Go over the data and copy out each line with "weekday" in it.

Stored data entries:

↓↓↓

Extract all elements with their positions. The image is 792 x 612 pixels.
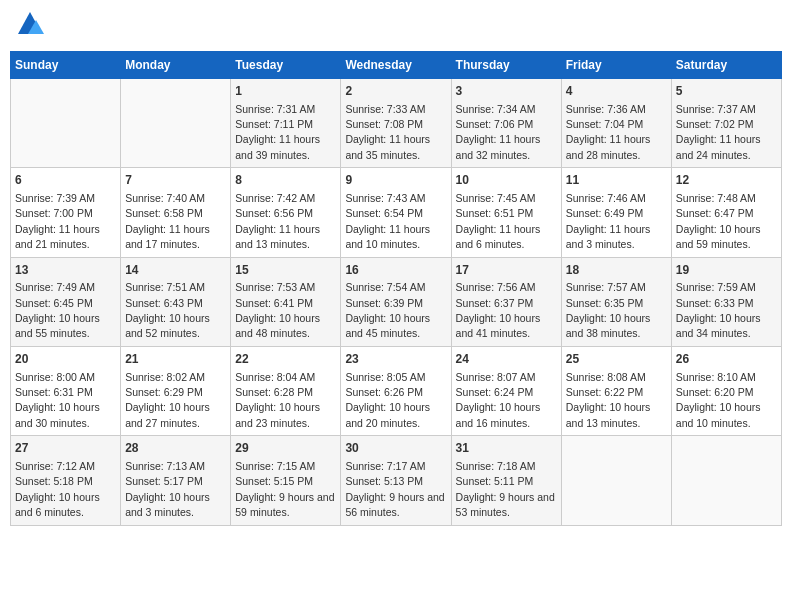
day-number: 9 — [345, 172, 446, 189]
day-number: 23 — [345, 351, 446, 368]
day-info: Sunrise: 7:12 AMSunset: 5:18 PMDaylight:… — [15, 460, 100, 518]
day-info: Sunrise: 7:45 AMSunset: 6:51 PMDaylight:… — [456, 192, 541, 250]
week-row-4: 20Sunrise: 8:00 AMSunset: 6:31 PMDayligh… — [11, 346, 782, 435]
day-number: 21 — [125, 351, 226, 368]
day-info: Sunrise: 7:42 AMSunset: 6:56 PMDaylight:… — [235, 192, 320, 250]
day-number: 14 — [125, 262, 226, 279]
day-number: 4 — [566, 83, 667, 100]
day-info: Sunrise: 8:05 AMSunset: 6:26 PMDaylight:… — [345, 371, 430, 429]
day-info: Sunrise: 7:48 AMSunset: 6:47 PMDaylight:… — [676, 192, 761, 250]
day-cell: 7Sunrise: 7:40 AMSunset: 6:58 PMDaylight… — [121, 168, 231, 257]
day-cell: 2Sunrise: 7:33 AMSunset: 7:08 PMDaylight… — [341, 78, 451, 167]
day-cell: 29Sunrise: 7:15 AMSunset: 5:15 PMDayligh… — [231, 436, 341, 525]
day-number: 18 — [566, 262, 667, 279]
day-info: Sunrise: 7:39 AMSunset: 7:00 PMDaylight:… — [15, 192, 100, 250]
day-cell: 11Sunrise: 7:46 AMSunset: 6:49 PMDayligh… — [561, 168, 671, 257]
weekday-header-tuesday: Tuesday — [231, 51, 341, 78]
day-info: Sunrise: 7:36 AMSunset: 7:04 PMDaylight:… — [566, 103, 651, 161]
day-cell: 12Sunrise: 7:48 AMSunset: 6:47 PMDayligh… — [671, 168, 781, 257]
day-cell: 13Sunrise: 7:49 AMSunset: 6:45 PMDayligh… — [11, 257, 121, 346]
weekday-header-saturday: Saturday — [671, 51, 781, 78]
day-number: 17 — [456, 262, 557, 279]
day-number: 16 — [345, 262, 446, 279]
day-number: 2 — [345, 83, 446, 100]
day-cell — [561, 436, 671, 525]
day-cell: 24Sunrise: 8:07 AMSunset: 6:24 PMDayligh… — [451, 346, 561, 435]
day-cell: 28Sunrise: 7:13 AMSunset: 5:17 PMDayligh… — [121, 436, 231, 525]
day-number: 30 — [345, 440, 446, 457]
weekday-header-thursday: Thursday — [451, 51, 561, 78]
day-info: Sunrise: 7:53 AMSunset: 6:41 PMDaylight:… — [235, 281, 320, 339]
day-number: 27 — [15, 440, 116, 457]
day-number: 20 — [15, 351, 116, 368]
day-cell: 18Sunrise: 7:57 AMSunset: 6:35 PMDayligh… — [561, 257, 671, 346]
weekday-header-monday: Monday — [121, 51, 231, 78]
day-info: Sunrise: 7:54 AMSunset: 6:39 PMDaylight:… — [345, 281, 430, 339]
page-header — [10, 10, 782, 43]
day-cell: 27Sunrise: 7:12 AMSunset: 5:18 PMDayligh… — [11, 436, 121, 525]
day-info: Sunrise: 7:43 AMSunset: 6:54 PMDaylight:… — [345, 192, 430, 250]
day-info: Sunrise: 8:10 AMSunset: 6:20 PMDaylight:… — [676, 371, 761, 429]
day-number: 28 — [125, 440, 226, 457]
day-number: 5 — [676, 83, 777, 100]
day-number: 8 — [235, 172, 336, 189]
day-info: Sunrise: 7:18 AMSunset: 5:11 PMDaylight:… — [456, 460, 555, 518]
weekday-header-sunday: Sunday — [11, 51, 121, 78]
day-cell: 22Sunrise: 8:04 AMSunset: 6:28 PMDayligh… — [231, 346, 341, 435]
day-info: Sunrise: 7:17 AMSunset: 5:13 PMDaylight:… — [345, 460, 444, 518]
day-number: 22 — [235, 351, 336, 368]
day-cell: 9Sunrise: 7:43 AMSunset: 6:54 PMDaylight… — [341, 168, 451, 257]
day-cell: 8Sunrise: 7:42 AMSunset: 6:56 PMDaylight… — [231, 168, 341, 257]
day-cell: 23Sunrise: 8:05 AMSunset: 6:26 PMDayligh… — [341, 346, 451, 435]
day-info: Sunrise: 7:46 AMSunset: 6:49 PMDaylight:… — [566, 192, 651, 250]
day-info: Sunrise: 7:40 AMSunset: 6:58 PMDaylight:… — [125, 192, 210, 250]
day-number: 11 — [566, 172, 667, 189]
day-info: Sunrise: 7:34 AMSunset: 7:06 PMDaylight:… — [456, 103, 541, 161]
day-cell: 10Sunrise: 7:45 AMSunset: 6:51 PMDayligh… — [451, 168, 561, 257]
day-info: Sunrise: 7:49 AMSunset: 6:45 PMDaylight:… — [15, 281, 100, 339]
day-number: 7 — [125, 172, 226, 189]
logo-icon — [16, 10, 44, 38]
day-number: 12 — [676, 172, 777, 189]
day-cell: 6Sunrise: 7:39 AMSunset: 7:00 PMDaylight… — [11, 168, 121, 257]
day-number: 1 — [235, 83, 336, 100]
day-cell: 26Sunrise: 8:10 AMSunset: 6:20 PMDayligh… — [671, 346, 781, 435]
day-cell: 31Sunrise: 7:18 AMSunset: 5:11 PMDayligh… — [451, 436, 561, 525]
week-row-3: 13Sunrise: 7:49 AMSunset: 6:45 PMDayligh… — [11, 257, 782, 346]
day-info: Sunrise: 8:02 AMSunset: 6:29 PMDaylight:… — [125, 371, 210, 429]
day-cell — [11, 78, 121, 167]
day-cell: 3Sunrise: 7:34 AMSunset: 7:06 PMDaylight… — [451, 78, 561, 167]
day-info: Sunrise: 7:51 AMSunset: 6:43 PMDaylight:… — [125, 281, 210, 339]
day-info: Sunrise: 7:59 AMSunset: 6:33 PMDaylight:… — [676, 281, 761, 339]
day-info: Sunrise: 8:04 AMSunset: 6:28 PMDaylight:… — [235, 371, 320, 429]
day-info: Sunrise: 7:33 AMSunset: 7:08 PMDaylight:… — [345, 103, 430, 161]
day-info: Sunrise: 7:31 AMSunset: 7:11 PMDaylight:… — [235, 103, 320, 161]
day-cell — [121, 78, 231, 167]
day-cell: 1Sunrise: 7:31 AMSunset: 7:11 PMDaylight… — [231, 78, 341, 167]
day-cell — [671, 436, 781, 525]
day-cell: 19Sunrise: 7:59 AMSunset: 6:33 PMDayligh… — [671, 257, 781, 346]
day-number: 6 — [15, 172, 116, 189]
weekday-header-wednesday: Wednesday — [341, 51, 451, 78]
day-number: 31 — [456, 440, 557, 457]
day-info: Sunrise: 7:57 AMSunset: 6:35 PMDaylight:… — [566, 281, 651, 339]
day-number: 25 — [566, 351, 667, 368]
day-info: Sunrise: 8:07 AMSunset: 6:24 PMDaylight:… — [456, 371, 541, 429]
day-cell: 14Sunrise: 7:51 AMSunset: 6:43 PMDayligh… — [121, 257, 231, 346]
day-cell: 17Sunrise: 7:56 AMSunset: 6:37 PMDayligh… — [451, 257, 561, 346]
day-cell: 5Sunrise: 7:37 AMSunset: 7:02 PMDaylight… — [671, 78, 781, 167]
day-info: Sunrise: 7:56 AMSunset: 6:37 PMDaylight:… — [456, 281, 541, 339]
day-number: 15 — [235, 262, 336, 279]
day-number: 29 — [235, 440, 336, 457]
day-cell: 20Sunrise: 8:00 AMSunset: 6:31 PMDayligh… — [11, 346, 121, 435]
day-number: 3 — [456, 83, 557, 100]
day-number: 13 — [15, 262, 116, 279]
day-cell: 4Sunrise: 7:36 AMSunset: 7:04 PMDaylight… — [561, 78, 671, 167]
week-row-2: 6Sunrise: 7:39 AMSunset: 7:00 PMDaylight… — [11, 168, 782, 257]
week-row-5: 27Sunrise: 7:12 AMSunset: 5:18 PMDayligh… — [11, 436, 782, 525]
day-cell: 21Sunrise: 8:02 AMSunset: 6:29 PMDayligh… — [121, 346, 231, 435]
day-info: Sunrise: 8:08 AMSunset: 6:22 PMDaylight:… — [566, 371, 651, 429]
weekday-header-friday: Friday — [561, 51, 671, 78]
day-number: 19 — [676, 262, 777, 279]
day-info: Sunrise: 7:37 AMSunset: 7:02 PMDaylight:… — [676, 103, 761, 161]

↑↑↑

**Your solution**
weekday-header-tuesday: Tuesday — [231, 51, 341, 78]
weekday-header-saturday: Saturday — [671, 51, 781, 78]
weekday-header-thursday: Thursday — [451, 51, 561, 78]
weekday-header-monday: Monday — [121, 51, 231, 78]
weekday-header-sunday: Sunday — [11, 51, 121, 78]
weekday-header-wednesday: Wednesday — [341, 51, 451, 78]
weekday-header-friday: Friday — [561, 51, 671, 78]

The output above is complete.